B.       Bentuk-Bentuk Pemikiran Lembaga Dakwah Islam Indonesia (LDII)
Pokok-pokok ajaran LDII yaitu :
1.        Orang Islam di luar kelompok mereka adalah kafir dan najis, termasuk kedua orang tua sekalipun.
2.        Kalau ada orang di luar kelompok mereka melakukan shalat di masjid mereka, maka bekas tempat shalatnya dicuci karena dianggap sudah terkena najis.
3.        Wajib taat kepada amir atau imam. Tidak ada Islam tanpa jama’ah, tidak ada jama’ah tanpa keamiran, tidak ada keamiran tanpa ketaatan.”
4.        Mati dalam keadaan belum bai’at kepada amir atau imam LDII maka akan mati jahiliyyah (mati kafir).
5.        Al-Qur’an dan Hadits yang boleh diterima adalah yang manqul (yang keluar dari mulut imam atau amir mereka).

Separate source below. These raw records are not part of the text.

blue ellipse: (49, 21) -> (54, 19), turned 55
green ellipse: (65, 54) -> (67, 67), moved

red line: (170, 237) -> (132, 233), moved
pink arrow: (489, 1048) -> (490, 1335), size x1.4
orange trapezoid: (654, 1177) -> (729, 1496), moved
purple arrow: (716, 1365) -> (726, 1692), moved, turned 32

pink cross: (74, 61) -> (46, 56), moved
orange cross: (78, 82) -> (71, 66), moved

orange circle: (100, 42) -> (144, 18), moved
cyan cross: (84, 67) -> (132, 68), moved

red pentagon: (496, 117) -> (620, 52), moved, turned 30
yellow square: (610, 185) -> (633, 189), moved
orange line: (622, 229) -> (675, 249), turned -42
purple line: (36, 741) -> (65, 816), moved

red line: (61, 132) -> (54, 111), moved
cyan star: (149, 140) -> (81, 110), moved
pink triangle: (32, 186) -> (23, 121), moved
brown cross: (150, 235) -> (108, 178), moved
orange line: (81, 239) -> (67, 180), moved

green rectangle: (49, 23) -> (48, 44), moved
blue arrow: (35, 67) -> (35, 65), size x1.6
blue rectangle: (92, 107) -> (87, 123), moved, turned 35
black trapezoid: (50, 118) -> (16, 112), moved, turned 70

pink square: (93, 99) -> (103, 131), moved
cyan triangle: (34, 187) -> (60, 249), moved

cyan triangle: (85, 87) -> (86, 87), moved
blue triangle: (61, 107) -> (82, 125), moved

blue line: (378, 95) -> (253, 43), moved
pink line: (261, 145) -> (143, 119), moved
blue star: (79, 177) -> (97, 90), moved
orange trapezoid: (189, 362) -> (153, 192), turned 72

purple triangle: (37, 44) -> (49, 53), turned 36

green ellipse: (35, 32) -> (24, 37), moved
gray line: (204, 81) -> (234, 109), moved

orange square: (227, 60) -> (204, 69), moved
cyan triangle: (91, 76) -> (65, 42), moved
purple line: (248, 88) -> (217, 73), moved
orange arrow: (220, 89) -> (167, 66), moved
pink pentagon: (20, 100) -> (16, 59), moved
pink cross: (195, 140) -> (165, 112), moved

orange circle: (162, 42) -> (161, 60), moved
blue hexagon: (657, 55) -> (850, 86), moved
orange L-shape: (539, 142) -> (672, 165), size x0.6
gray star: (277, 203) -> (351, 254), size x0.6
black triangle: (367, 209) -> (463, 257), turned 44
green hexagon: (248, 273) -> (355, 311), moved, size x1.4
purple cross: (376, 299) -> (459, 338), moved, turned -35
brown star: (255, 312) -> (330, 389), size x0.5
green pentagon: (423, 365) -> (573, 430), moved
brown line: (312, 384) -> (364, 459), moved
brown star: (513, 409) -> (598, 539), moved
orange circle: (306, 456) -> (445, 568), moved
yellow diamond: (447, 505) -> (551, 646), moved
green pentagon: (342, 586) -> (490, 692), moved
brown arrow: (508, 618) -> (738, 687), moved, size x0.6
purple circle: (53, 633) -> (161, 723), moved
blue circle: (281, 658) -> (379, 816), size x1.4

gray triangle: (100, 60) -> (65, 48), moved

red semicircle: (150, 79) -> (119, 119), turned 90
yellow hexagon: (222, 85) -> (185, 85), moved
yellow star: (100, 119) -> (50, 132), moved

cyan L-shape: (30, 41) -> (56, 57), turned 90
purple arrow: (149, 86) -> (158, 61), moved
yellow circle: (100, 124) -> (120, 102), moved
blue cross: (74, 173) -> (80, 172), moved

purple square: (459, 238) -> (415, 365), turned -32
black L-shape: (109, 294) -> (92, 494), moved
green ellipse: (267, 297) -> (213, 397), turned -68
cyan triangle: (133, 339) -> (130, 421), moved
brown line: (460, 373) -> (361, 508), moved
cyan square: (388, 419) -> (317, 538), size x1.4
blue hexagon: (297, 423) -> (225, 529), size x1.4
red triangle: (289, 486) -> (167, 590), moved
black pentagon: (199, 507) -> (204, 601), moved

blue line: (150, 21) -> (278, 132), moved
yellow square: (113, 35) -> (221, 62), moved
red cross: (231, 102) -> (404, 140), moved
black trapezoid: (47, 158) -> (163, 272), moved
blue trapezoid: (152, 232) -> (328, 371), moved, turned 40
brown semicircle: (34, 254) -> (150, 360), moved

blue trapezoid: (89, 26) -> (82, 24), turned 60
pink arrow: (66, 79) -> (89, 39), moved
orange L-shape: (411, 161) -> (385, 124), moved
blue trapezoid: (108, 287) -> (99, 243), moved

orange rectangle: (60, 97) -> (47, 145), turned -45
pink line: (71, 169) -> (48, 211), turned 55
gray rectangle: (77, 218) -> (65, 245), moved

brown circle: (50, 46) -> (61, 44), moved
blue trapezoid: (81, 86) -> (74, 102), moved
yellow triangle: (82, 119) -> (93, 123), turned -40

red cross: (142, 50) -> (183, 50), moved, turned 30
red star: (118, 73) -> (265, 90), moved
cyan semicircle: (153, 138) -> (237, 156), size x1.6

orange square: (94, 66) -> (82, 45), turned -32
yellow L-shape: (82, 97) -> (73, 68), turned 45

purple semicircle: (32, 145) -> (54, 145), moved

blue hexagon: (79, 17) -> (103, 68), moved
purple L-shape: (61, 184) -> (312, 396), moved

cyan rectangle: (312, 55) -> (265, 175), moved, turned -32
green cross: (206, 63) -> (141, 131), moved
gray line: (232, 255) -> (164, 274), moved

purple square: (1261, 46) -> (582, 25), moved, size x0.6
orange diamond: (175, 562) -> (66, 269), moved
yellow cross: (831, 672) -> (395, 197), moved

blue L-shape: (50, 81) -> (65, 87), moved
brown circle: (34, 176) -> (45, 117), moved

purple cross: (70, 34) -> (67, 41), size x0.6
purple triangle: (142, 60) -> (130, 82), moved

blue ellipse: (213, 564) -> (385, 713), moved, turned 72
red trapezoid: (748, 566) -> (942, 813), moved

Yang keluar/diucapkan oleh mulut-mulut yang bukan imam/amir mereka maka haram untuk diikuti. “Barang siapa berkata mengenai kitab Allah dengan pendapatnya (tanpa ilmu), maka dia salah walau benar.”
6.        Haram mengaji Al-Qur’an dan Hafizd kecuali kepada imam/amir mereka.
7.        Dosa bisa ditebus kepada sang amir/imam, dan besarnya tebusan tergantung besar-kecilnya dosa yang diperbuat, sedangkan yang menentukannya adalah imam/amir.
8.        Harus rajin membayar infaq, shadaqah dan zakat kepada amir/imam mereka, dan haram menegluarkannya kepada orang lain.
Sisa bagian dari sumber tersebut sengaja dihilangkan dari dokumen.